(Beginning of Material provided)
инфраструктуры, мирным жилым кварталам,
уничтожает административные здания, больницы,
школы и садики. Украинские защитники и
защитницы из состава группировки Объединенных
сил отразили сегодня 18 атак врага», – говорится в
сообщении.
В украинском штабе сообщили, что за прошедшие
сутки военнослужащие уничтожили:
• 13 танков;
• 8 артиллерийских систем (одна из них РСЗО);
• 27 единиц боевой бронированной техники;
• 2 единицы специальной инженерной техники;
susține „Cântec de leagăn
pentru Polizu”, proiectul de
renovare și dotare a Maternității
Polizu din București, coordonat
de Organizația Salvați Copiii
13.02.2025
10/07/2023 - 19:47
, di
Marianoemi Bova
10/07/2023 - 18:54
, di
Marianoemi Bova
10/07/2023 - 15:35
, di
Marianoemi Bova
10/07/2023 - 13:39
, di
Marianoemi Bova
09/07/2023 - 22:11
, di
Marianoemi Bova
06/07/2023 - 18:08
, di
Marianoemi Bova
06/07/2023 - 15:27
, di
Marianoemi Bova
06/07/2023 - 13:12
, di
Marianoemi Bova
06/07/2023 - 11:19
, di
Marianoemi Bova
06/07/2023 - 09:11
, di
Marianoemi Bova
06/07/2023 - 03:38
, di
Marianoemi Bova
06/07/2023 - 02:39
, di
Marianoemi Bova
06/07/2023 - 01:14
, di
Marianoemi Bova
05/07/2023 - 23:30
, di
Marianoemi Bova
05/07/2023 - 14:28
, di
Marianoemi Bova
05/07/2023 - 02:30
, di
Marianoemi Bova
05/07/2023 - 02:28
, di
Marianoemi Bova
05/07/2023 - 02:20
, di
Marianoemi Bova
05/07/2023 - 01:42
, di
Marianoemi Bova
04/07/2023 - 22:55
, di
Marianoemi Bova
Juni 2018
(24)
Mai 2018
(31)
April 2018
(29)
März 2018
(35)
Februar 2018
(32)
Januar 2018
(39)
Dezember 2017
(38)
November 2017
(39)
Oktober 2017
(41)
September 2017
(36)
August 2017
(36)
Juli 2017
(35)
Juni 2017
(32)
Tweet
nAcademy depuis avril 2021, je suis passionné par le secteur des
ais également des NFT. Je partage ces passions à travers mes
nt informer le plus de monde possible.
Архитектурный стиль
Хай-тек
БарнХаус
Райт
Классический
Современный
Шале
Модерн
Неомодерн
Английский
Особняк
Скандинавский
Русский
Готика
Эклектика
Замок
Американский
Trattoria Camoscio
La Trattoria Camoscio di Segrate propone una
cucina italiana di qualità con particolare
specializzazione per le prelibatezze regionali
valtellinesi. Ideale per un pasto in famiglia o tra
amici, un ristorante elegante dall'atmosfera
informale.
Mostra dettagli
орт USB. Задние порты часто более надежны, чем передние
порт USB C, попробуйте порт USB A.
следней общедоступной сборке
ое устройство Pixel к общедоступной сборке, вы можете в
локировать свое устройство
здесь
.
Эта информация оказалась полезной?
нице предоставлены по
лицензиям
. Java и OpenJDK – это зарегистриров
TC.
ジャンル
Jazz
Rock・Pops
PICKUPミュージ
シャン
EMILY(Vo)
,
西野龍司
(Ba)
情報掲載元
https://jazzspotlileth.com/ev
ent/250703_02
(End of Material provided)
Task requirements: Output each of the records exactly as it stands above.

Task result:
инфраструктуры, мирным жилым кварталам,
уничтожает административные здания, больницы,
школы и садики. Украинские защитники и
защитницы из состава группировки Объединенных
сил отразили сегодня 18 атак врага», – говорится в
сообщении.
В украинском штабе сообщили, что за прошедшие
сутки военнослужащие уничтожили:
• 13 танков;
• 8 артиллерийских систем (одна из них РСЗО);
• 27 единиц боевой бронированной техники;
• 2 единицы специальной инженерной техники;
susține „Cântec de leagăn
pentru Polizu”, proiectul de
renovare și dotare a Maternității
Polizu din București, coordonat
de Organizația Salvați Copiii
13.02.2025
10/07/2023 - 19:47
, di
Marianoemi Bova
10/07/2023 - 18:54
, di
Marianoemi Bova
10/07/2023 - 15:35
, di
Marianoemi Bova
10/07/2023 - 13:39
, di
Marianoemi Bova
09/07/2023 - 22:11
, di
Marianoemi Bova
06/07/2023 - 18:08
, di
Marianoemi Bova
06/07/2023 - 15:27
, di
Marianoemi Bova
06/07/2023 - 13:12
, di
Marianoemi Bova
06/07/2023 - 11:19
, di
Marianoemi Bova
06/07/2023 - 09:11
, di
Marianoemi Bova
06/07/2023 - 03:38
, di
Marianoemi Bova
06/07/2023 - 02:39
, di
Marianoemi Bova
06/07/2023 - 01:14
, di
Marianoemi Bova
05/07/2023 - 23:30
, di
Marianoemi Bova
05/07/2023 - 14:28
, di
Marianoemi Bova
05/07/2023 - 02:30
, di
Marianoemi Bova
05/07/2023 - 02:28
, di
Marianoemi Bova
05/07/2023 - 02:20
, di
Marianoemi Bova
05/07/2023 - 01:42
, di
Marianoemi Bova
04/07/2023 - 22:55
, di
Marianoemi Bova
Juni 2018
(24)
Mai 2018
(31)
April 2018
(29)
März 2018
(35)
Februar 2018
(32)
Januar 2018
(39)
Dezember 2017
(38)
November 2017
(39)
Oktober 2017
(41)
September 2017
(36)
August 2017
(36)
Juli 2017
(35)
Juni 2017
(32)
Tweet
nAcademy depuis avril 2021, je suis passionné par le secteur des
ais également des NFT. Je partage ces passions à travers mes
nt informer le plus de monde possible.
Архитектурный стиль
Хай-тек
БарнХаус
Райт
Классический
Современный
Шале
Модерн
Неомодерн
Английский
Особняк
Скандинавский
Русский
Готика
Эклектика
Замок
Американский
Trattoria Camoscio
La Trattoria Camoscio di Segrate propone una
cucina italiana di qualità con particolare
specializzazione per le prelibatezze regionali
valtellinesi. Ideale per un pasto in famiglia o tra
amici, un ristorante elegante dall'atmosfera
informale.
Mostra dettagli
орт USB. Задние порты часто более надежны, чем передние
порт USB C, попробуйте порт USB A.
следней общедоступной сборке
ое устройство Pixel к общедоступной сборке, вы можете в
локировать свое устройство
здесь
.
Эта информация оказалась полезной?
нице предоставлены по
лицензиям
. Java и OpenJDK – это зарегистриров
TC.
ジャンル
Jazz
Rock・Pops
PICKUPミュージ
シャン
EMILY(Vo)
,
西野龍司
(Ba)
情報掲載元
https://jazzspotlileth.com/ev
ent/250703_02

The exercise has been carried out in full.